You can refer to this document to set the priority for PD. Set the commonly used PD to the highest priority, the backup to the second highest priority, and the one that mostly handles voting to the lowest priority.

In this case, even if the highest priority PD1 goes down, as long as PD1 comes back up, the leader will automatically switch back to PD1.

Of course, there are drawbacks. If PD1 restarts quickly, it means switching the PD leader twice in a short period, causing unnecessary jitter. Additionally, with priority settings, manually switching the PD leader will quickly revert back, which might seem odd if not noticed.

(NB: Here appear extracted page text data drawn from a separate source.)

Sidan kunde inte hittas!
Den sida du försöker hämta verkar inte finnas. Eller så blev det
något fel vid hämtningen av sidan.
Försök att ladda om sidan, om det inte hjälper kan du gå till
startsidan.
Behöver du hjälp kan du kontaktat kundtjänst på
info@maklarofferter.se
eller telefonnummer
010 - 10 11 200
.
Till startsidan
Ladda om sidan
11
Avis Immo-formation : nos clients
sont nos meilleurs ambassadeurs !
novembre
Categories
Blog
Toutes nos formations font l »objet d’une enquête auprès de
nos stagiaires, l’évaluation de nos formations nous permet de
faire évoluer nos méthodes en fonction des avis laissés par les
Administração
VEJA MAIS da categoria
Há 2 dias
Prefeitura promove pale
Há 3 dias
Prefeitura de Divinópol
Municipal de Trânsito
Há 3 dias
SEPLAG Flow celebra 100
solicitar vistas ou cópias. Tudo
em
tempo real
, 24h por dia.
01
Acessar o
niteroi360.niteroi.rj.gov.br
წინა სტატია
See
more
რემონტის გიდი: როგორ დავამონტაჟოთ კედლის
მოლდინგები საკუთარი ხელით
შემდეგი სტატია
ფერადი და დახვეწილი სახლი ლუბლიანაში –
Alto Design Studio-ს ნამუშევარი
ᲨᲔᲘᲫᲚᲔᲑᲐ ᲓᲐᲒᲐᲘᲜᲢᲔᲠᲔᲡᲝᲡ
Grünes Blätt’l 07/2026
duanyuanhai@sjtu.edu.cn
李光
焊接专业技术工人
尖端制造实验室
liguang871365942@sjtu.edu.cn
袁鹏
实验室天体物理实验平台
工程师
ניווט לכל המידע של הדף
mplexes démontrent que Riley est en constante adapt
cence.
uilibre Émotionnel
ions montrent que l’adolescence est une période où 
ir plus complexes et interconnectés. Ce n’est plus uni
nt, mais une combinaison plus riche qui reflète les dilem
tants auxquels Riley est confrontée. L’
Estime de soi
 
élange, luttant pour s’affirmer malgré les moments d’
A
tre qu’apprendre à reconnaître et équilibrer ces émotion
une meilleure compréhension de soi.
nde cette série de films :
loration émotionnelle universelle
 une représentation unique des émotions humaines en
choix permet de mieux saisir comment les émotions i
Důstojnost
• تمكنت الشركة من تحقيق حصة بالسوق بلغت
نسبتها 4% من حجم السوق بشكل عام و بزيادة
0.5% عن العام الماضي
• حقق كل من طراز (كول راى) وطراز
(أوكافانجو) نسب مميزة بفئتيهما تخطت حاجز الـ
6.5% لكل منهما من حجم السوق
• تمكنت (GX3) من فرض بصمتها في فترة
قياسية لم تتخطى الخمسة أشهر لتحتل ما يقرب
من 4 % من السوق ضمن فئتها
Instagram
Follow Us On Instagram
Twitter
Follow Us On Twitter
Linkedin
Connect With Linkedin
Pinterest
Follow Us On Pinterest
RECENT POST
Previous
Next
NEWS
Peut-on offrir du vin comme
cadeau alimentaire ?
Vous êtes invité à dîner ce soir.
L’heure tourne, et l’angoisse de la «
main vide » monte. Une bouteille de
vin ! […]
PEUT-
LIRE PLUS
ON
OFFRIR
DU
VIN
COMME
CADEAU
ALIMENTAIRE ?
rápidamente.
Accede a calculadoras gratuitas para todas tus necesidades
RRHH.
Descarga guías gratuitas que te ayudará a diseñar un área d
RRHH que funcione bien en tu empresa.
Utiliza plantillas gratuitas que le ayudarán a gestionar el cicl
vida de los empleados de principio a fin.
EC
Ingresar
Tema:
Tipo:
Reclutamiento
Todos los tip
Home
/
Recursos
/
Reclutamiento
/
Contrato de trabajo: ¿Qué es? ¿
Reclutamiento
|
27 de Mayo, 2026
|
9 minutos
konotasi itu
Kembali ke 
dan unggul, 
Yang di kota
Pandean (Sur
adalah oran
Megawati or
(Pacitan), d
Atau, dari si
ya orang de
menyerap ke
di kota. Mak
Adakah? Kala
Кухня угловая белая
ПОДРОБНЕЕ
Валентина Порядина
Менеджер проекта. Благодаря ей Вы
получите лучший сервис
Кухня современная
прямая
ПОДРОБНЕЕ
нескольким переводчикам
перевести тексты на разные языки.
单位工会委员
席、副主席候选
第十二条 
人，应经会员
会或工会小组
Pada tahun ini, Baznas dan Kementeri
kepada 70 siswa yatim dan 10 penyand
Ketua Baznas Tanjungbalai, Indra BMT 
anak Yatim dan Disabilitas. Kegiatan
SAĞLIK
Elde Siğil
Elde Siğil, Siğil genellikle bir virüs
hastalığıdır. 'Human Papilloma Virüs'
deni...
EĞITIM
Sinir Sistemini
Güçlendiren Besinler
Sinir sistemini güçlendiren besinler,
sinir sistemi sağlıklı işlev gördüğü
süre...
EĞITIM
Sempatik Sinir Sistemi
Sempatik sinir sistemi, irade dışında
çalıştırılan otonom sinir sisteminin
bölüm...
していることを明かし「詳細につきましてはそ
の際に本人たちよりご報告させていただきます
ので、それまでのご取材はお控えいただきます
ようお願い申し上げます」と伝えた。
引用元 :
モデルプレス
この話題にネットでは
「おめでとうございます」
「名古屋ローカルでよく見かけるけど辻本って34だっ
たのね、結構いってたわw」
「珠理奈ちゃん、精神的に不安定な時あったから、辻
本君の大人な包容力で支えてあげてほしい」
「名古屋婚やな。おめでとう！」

You can weigh the pros and cons to decide whether to do this.

| username: 小糊涂萌新 | Original post link

Mixing TiCDC with the TiDB cluster might be the most appropriate way to ensure real-time synchronization between the TiDB primary and secondary servers.

| username: Jellybean | Original post link

Adjusting the PD leader priority does have obvious drawbacks, as it can easily cause secondary impacts on the cluster. However, if there are 3 PD machines and only 2 TiCDC are deployed, you can mix TiCDC with the two non-leader PDs, and let the other PD have a dedicated machine. In this case, you can set its priority to the highest.

So, this is also a good idea. Thanks for sharing.

| username: Jellybean | Original post link

Brother, what are you trying to express? I can’t understand the meaning of your statements.

| username: 像风一样的男子 | Original post link

How are the resources of the replica? Generally, the pressure on the replica is relatively small. You can try to mix CDC with the replica server. My CDC is deployed together with the TiDB node of the replica.